**Data for analysis**
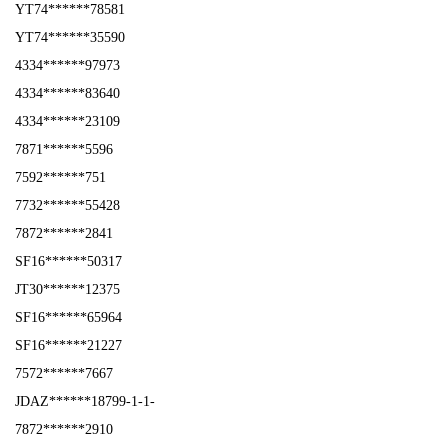
YT74******78581
YT74******35590
4334******97973
4334******83640
4334******23109
7871******5596
7592******751
7732******55428
7872******2841
SF16******50317
JT30******12375
SF16******65964
SF16******21227
7572******7667
JDAZ******18799-1-1-
7872******2910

**Work request**
The pictures stay out; everything else in the records above must be repeated exactly.

**Answer for the task**
YT74******78581
YT74******35590
4334******97973
4334******83640
4334******23109
7871******5596
7592******751
7732******55428
7872******2841
SF16******50317
JT30******12375
SF16******65964
SF16******21227
7572******7667
JDAZ******18799-1-1-
7872******2910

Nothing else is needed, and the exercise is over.